T.C.BAKIRKÖY CUMHURİYET BAŞSAVCILIĞINA
MÜŞTEKİ : ÇOĞULCU DEMOKRASİ PARTİSİ
Şirinevler Mahallesi, Tevfik Fikret Caddesi,
Taç İş Merkezi, No:2/2 34188 Bahçelievler/İSTANBUL
ŞÜPHELİLER :
1- DTV HABER VE GÖRSEL YAYINCILIK A.Ş. Sorumlu Müdürü Ahmet Çelik
Demirören Medya Center 100. Yıl Mah. 2264 Sok. No:1 34218 Bağcılar/İstanbul
2- MF Yapım yetkilisi Faruk Bayhan
Bebek mah. İnşirah Yokuşu No:13 Anadolu Ap. A Blok Kat:2 D:2 Beşiktaş/İstanbul
3- Senarist Melis Civelek (Adresin diğer şüphelilerden temin edilmesini talep ediyoruz)

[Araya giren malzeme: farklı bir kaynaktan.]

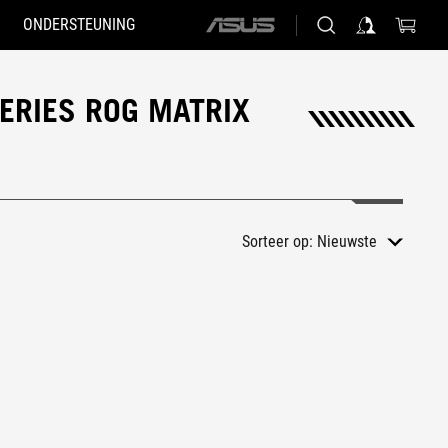
ONDERSTEUNING
ASUS
home
logo
ERIES ROG MATRIX
Sorteer op:
Nieuwste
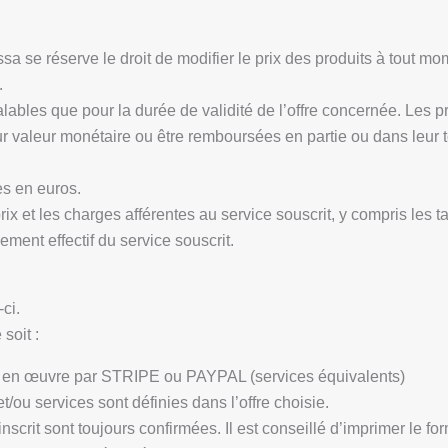
sa se réserve le droit de modifier le prix des produits à tout m
.
alables que pour la durée de validité de l’offre concernée. Les
r valeur monétaire ou être remboursées en partie ou dans leur tot
s en euros.
 prix et les charges afférentes au service souscrit, y compris les
ment effectif du service souscrit.
ci.
soit :
is en œuvre par STRIPE ou PAYPAL (services équivalents)
/ou services sont définies dans l’offre choisie.
inscrit sont toujours confirmées. Il est conseillé d’imprimer le 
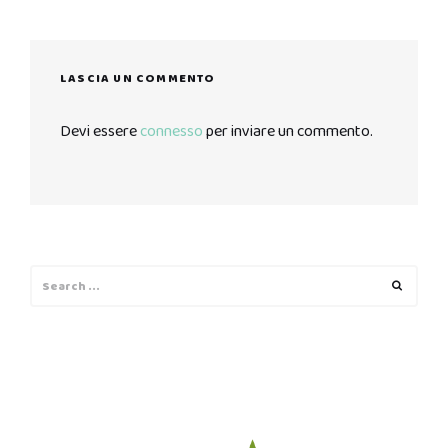
LASCIA UN COMMENTO
Devi essere
connesso
per inviare un commento.
Search
Search
for:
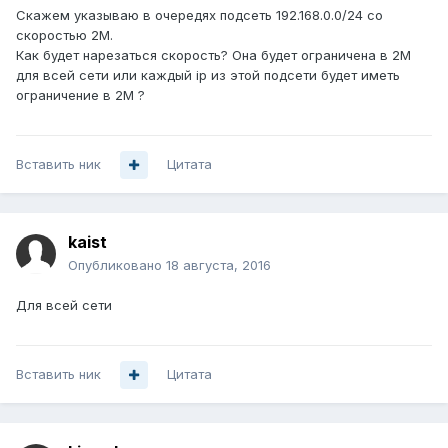
Скажем указываю в очередях подсеть 192.168.0.0/24 со
скоростью 2М.
Как будет нарезаться скорость? Она будет ограничена в 2М
для всей сети или каждый ip из этой подсети будет иметь
ограничение в 2М ?
Вставить ник
Цитата
kaist
Опубликовано
18 августа, 2016
Для всей сети
Вставить ник
Цитата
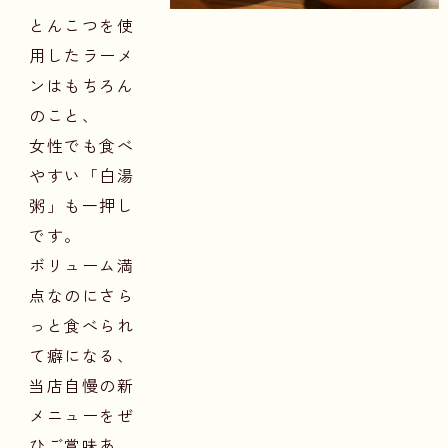
とんこつを使
用したラーメ
ンはもちろん
のこと、
女性でも食べ
やすい「白湯
粥」も一押し
です。
ボリューム満
点なのにさら
っと食べられ
て癖になる、
当店自慢の新
メニューをぜ
ひご賞味あ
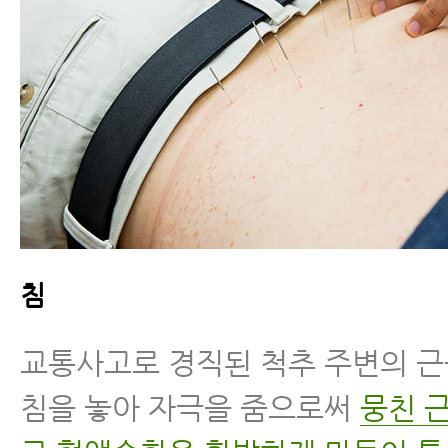
침
교통사고로 경직된 척추 주변의 
침을 놓아 자극을 줌으로써
뭉친 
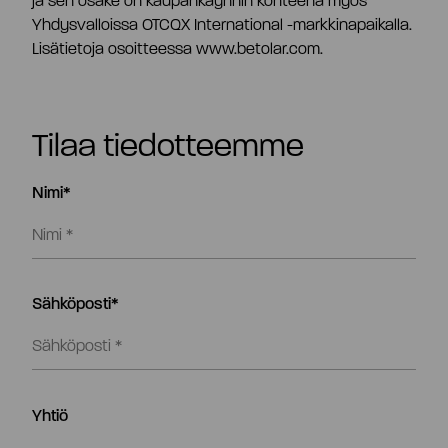
ja sen osake on kaupankäynnin kohteena myös
Yhdysvalloissa OTCQX International -markkinapaikalla.
Lisätietoja osoitteessa www.betolar.com.
Tilaa tiedotteemme
Nimi*
Sähköposti*
Yhtiö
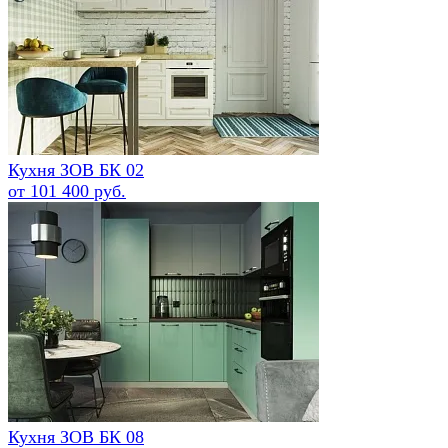
Кухня ЗОВ БК 02
от 101 400 руб.
Кухня ЗОВ БК 08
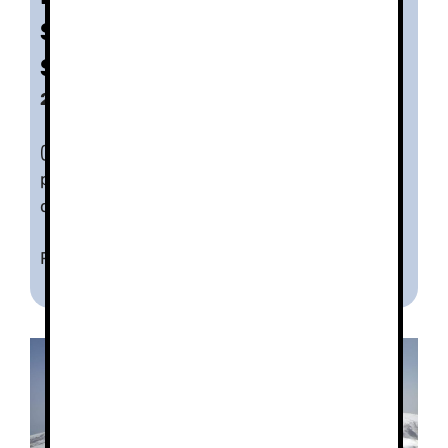
Sierra Nevada en Semana
Santa
280€/participante
(Precios para grupos de más de 6
participantes, No incluye alojamientos,
desayunos, ni cenas.
Ratio por guía 9/10 participantes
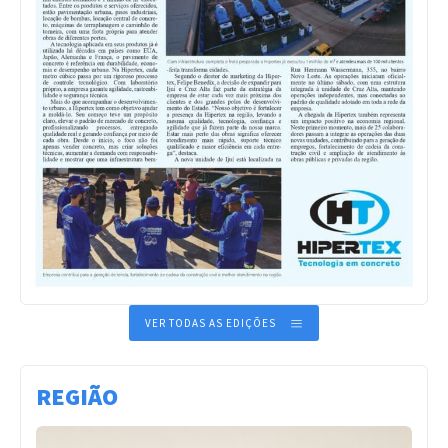
VER TODAS AS EDIÇÕES
REGIÃO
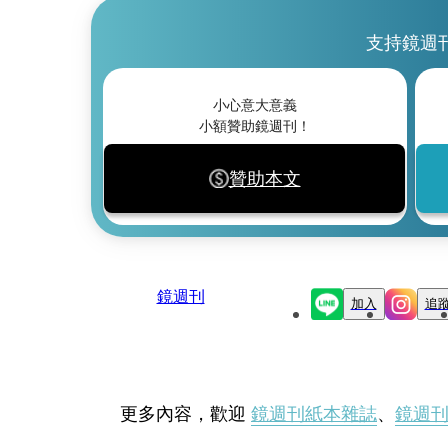
支持鏡週
小心意大意義
小額贊助鏡週刊！
贊助本文
鏡週刊
加入
追
更多內容，歡迎
鏡週刊紙本雜誌
、
鏡週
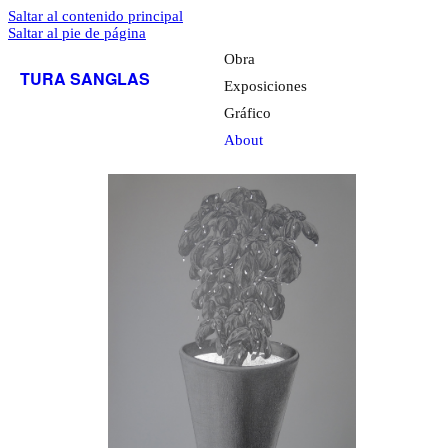
Saltar al contenido principal
Saltar al pie de página
Obra
TURA SANGLAS
Exposiciones
Gráfico
About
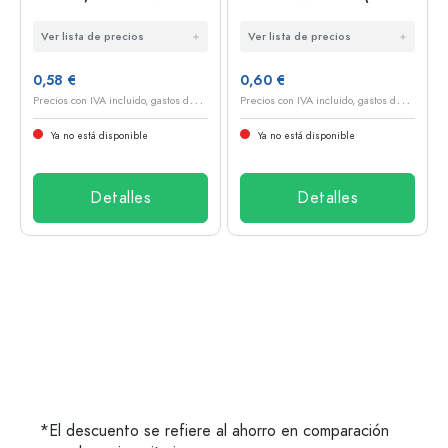
Off (TO 48)
53)
Ver lista de precios
Ver lista de precios
0,58 €
0,60 €
P
recios con IVA incluido, gastos de envío excluidos
P
recios con IVA incluido, gastos de envío excluidos
Ya no está disponible
Ya no está disponible
Detalles
Detalles
*El descuento se refiere al ahorro en comparación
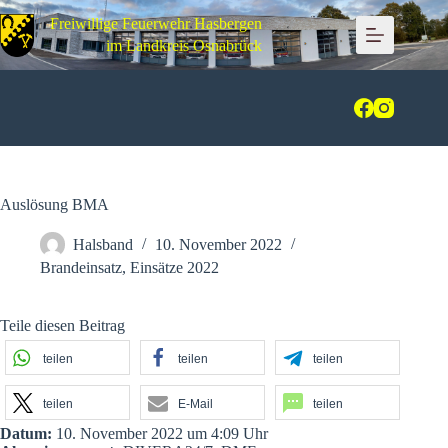
Zum
Freiwillige Feuerwehr Hasbergen
Inhalt
springen
im Landkreis Osnabrück
Auslösung BMA
Halsband
10. November 2022
Brandeinsatz
,
Einsätze 2022
Teile diesen Beitrag
teilen
teilen
teilen
teilen
E-Mail
teilen
Datum:
10. November 2022 um 4:09 Uhr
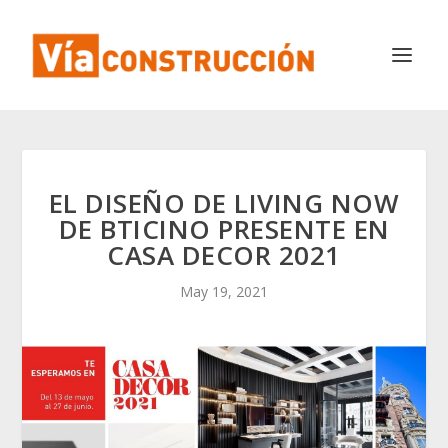
EL DISEÑO DE LIVING NOW
DE BTICINO PRESENTE EN
CASA DECOR 2021
May 19, 2021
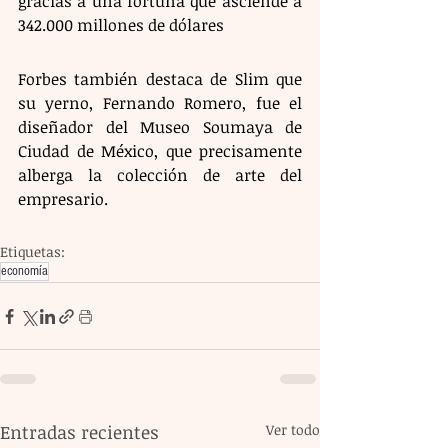
gracias a una fortuna que asciende a 
342.000 millones de dólares
Forbes también destaca de Slim que 
su yerno, Fernando Romero, fue el 
diseñador del Museo Soumaya de 
Ciudad de México, que precisamente 
alberga la colección de arte del 
empresario.
Etiquetas:
economía
Entradas recientes
Ver todo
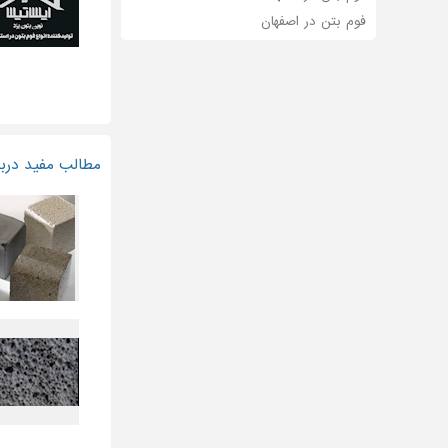
فوم بتن در اصفهان
مطالب مفید دربا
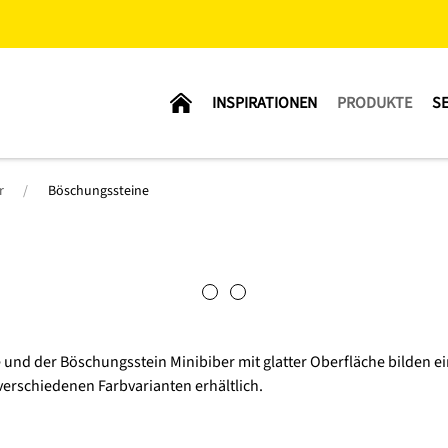
INSPIRATIONEN
PRODUKTE
SE
r
Böschungssteine
und der Böschungsstein Minibiber mit glatter Oberfläche bilden ein 
 verschiedenen Farbvarianten erhältlich.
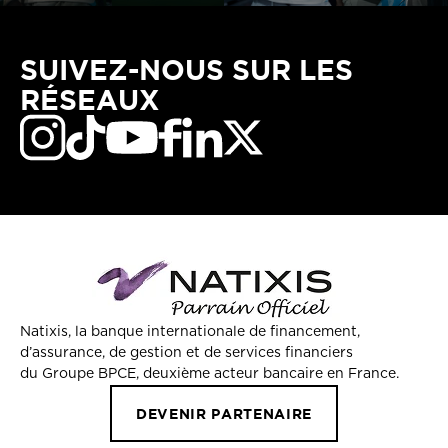
SUIVEZ-NOUS SUR LES
RÉSEAUX
Natixis, la banque internationale de financement,
d’assurance, de gestion et de services financiers
du Groupe BPCE, deuxième acteur bancaire en France.
DEVENIR PARTENAIRE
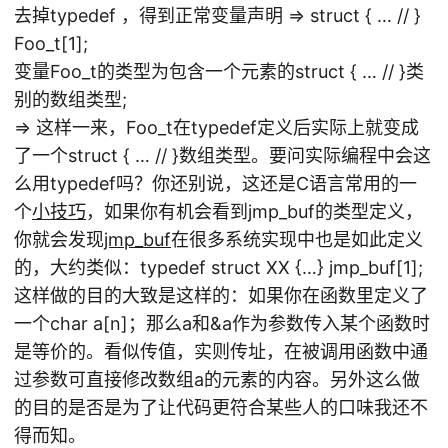
去掉typedef ，得到正常变量声明 => struct { … // }
Foo_t[1];
变量Foo_t的类型为包含一个元素的struct { … // }类
别的数组类型;
=> 这样一来，Foo_t在typedef定义后实际上就变成
了一个struct { … // }数组类型。要问实际编程中会这
么用typedef吗？你还别说，这还是C语言常用的一
个
小技巧
，如果你有机会看到jmp_buf的类型定义，
你就会发现
jmp_buf
在很多系统实现中也是如此定义
的，大约类似：typedef struct XX {…} jmp_buf[1];
这样做的目的大致是这样的：如果你在函数里定义了
一个char a[n]；那么a和&a作为参数传入某个函数时
是等价的。看似传值，实则传址，在被调用函数中通
过参数可直接修改数组a的元素的内容。另外这么做
的目的是否是为了让代码更符合某些人的口味我还不
得而知。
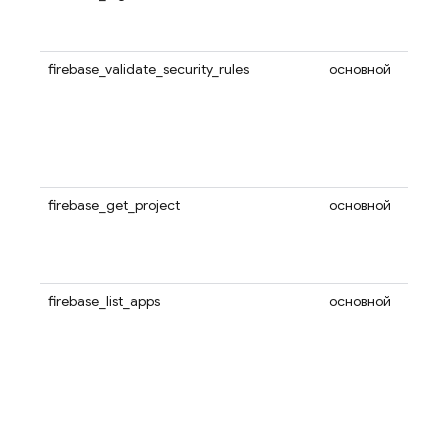
firebase_validate_security_rules
основной
firebase_get_project
основной
firebase_list_apps
основной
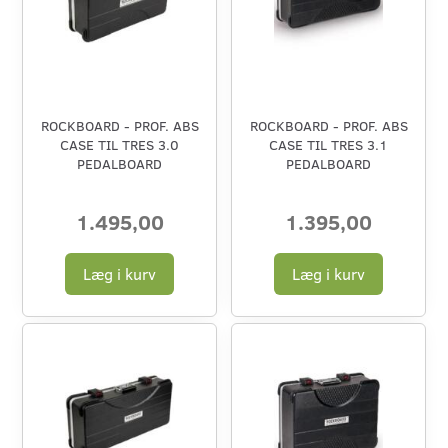
ROCKBOARD - PROF. ABS
ROCKBOARD - PROF. ABS
CASE TIL TRES 3.0
CASE TIL TRES 3.1
PEDALBOARD
PEDALBOARD
1.495,00
1.395,00
Læg i kurv
Læg i kurv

4-Yönetmen Yusuf Pirhasan (Adresin diğer şüphelilerden temin edilmesi)
SUÇ : Halkı kin ve düşmanlığa tahrik, aşağılama (TCK.216/3, 218 )
SUÇ TARİHİ : 06.10.2018, 10.10.2018, 12.10.2018
DELİLLER : Kanal D Televizyonunda yayınlanan ‘’Bir Umut Yeter’’ televizyon dizisinin 2.Bölümü
A Ç I K L A M A L A R :
1-) Kanal D isimli kanalda Cumartesi günleri Bir Umut Yeter isimli dizi yayınlanmaktadır. Şüphelilerden Ahmet Çelik kanalın sorumlu müdürü, şüpheli Faruk Bayhan dizinin yapımcısı, şüpheli Melis Civelek dizinin senaristi, şüpheli Yönetmen Yusuf Pirhasan ise dizinin yönetmenidir.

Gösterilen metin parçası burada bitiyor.